Agents act on behalf of humans, teams, businesses, and communities. The human journey still tells us what matters. What risk is the person trying to reduce? What outcome are they accountable for? What judgment should never be silently delegated? What does the person need to understand after the agent has acted?
The difference is that the journey now includes invisible stretches. A user makes a request. Agents gather context, call tools, transform data, check policies, generate a plan, ask for review, execute a step, leave a trace, and update the system. The human may only see the beginning and the end, but design has to shape the middle.
That middle is where a lot of product quality will live.
What this asks of designers
Designers need to get more fluent in the materials of headless experience: schemas, APIs, tool contracts, event logs, prompts, evals, permissions, observability, and source-of-truth systems.
Not because every designer needs to become a backend engineer. Because if the product is being used by agents, those materials are part of the user experience.

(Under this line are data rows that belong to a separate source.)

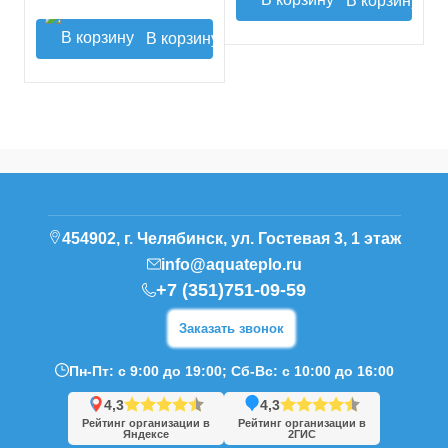
В корзину
В корзину
454902, г. Челябинск, ул. Гостевая 3, 1 этаж
info@aquateplo.ru
+7 (351)751-09-59
Заказать звонок
Пн-Пт: с 9:00 до 19:00; Сб-Вс: с 10:00 до 16:00
4,3
4,3
Рейтинг организации в
Рейтинг организации в
Яндексе
2ГИС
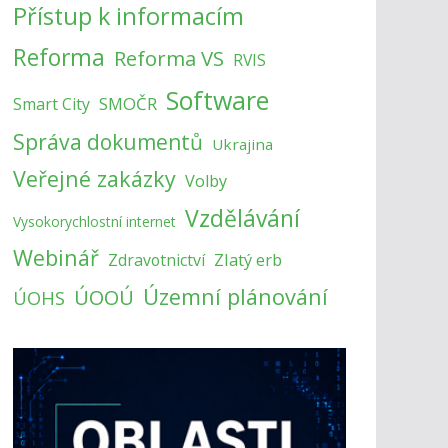
Přístup k informacím
Reforma
Reforma VS
RVIS
Software
SMOČR
Smart City
Správa dokumentů
Ukrajina
Veřejné zakázky
Volby
Vzdělávání
Vysokorychlostní internet
Webinář
Zlatý erb
Zdravotnictví
Územní plánování
ÚOOÚ
ÚOHS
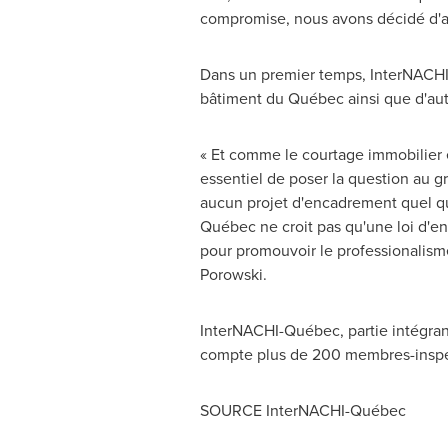
compromise, nous avons décidé d'all
Dans un premier temps, InterNACHI-
bâtiment du Québec ainsi que d'aut
« Et comme le courtage immobilier es
essentiel de poser la question au gr
aucun projet d'encadrement quel qu'i
Québec ne croit pas qu'une loi d'en
pour promouvoir le professionalisme 
Porowski.
InterNACHI-Québec, partie intégrant
compte plus de 200 membres-insp
SOURCE InterNACHI-Québec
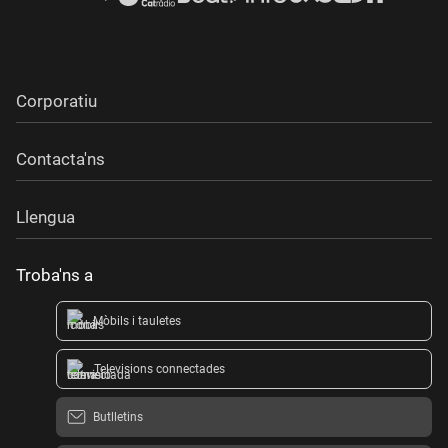
Corporatiu
Contacta'ns
Llengua
Troba'ns a
Mòbils i tauletes
Televisions connectades
Butlletins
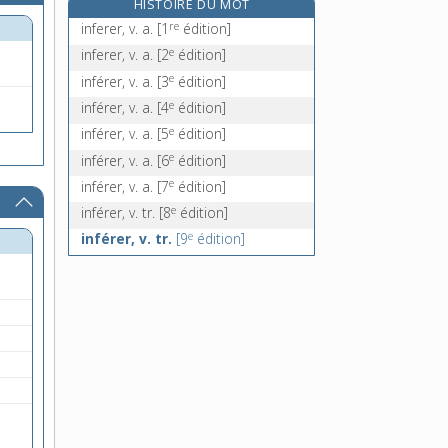
HISTOIRE DU MOT
infernal, -ale, adj.
re
inferer, v. a.
[1
édition]
infertile, adj.
e
inferer, v. a.
[2
édition]
infertilité, n. f.
e
inférer, v. a.
[3
édition]
infestation, n. f.
e
inférer, v. a.
[4
édition]
e
inférer, v. a.
[5
édition]
e
inférer, v. a.
[6
édition]
e
inférer, v. a.
[7
édition]
e
inférer, v. tr.
[8
édition]
e
inférer, v. tr.
[9
édition]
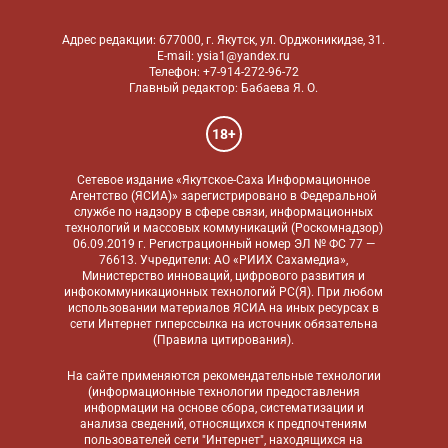
Адрес редакции: 677000, г. Якутск, ул. Орджоникидзе, 31.
E-mail: ysia1@yandex.ru
Телефон: +7-914-272-96-72
Главный редактор: Бабаева Я. О.
18+
Сетевое издание «Якутское-Саха Информационное
Агентство (ЯСИА)» зарегистрировано в Федеральной
службе по надзору в сфере связи, информационных
технологий и массовых коммуникаций (Роскомнадзор)
06.09.2019 г. Регистрационный номер ЭЛ № ФС 77 —
76613. Учредители: АО «РИИХ Сахамедиа»,
Министерство инноваций, цифрового развития и
инфокоммуникационных технологий РС(Я). При любом
использовании материалов ЯСИА на иных ресурсах в
сети Интернет гиперссылка на источник обязательна
(
Правила цитирования
).
На сайте применяются
рекомендательные технологии
(информационные технологии предоставления
информации на основе сбора, систематизации и
анализа сведений, относящихся к предпочтениям
пользователей сети "Интернет", находящихся на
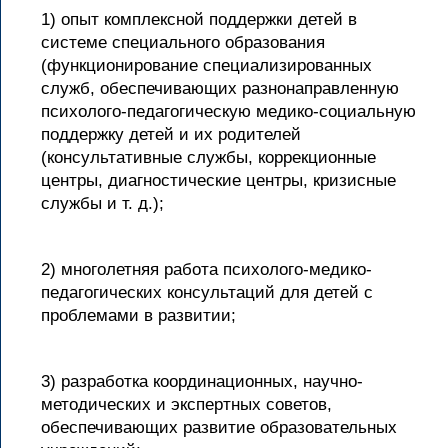
1) опыт комплексной поддержки детей в
системе специального образования
(функционирование специализированных
служб, обеспечивающих разнонаправленную
психолого-педагогическую медико-социальную
поддержку детей и их родителей
(консультативные службы, коррекционные
центры, диагностические центры, кризисные
службы и т. д.);
2) многолетняя работа психолого-медико-
педагогических консультаций для детей с
проблемами в развитии;
3) разработка координационных, научно-
методических и экспертных советов,
обеспечивающих развитие образовательных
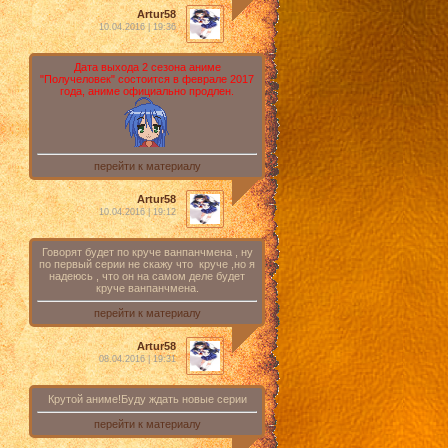
Artur58
10.04.2016 | 19:36
Дата выхода 2 сезона аниме
"Получеловек" состоится в феврале 2017
года, аниме официально продлен.
перейти к материалу
Artur58
10.04.2016 | 19:12
Говорят будет по круче ванпанчмена , ну
по первый серии не скажу что круче ,но я
надеюсь , что он на самом деле будет
круче ванпанчмена.
перейти к материалу
Artur58
08.04.2016 | 19:31
Крутой аниме!Буду ждать новые серии
перейти к материалу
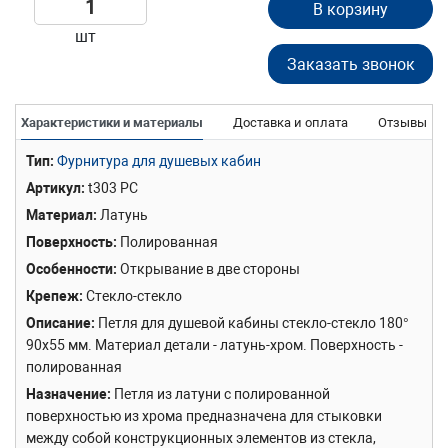
В корзину
шт
Заказать звонок
Характеристики и материалы
Доставка и оплата
Отзывы
Тип
Фурнитура для душевых кабин
Артикул
t303 PC
Материал
Латунь
Поверхность
Полированная
Особенности
Открывание в две стороны
Крепеж
Стекло-стекло
Описание
Петля для душевой кабины стекло-стекло 180°
90х55 мм. Материал детали - латунь-хром. Поверхность -
полированная
Назначение
Петля из латуни с полированной
поверхностью из хрома предназначена для стыковки
между собой конструкционных элементов из стекла,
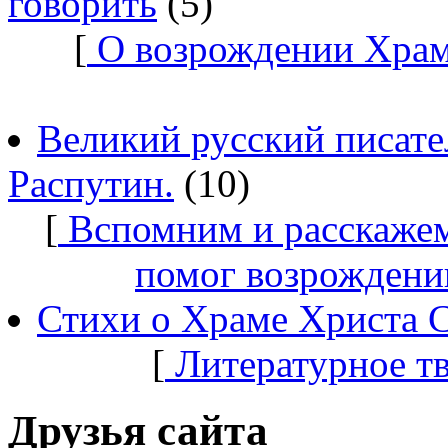
говорить
(5)
[
О возрождении Храм
Великий русский писате
Распутин.
(10)
[
Вспомним и расскажем
помог возрождени
Стихи о Храме Христа 
[
Литературное т
Друзья сайта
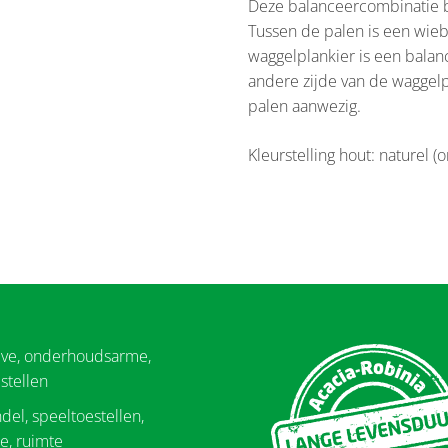
Deze balanceercombinatie be
Tussen de palen is een wieb
waggelplankier is een balan
andere zijde van de waggel
palen aanwezig.
Kleurstelling hout: naturel (
eve, onderhoudsarme,
stellen
del, speeltoestellen,
e, ruimte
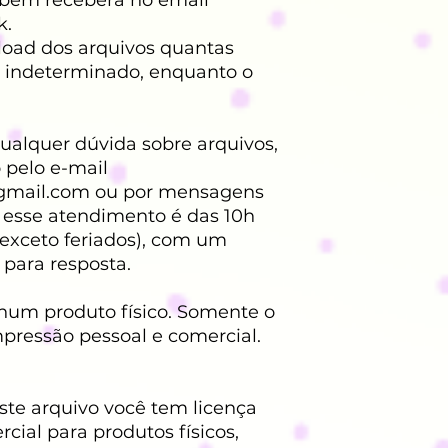
k.
load dos arquivos quantas
zo indeterminado, enquanto o
ualquer dúvida sobre arquivos,
 pelo e-mail
gmail.com ou por mensagens
a esse atendimento é das 10h
(exceto feriados), com um
 para resposta.
hum produto físico. Somente o
mpressão pessoal e comercial.
este arquivo você tem licença
cial para produtos físicos,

We need to ask different critique questions. Is the tool description too broad? Can this action be taken without enough context? What happens when the source is stale? Does the agent know when to stop? Can a human reconstruct the decision? Are the nouns in the data model the same nouns the user would recognize? Are we designing for one happy-path assistant, or for many agents operating at once?
This is still design. It is just design with fewer surfaces to decorate and more systems to make legible.
My bias
I think headless platforms are going to expose which teams have been treating design as styling and which teams have been treating it as product judgment.
If design only means the visual layer, then yes, a headless platform can appear to need less of it. But if design means shaping how a system is understood, trusted, used, constrained, recovered from, and improved, then headless platforms need more design, not less.
The agent user is fast. The agent user is many. The agent user will amplify whatever the product makes easy, clear, ambiguous, or dangerous.
That is the AI-native lens for me: design is no longer just the interface between a human and a product. It is the interface between intent, data, models, tools, judgment, and the people who remain accountable when the system acts.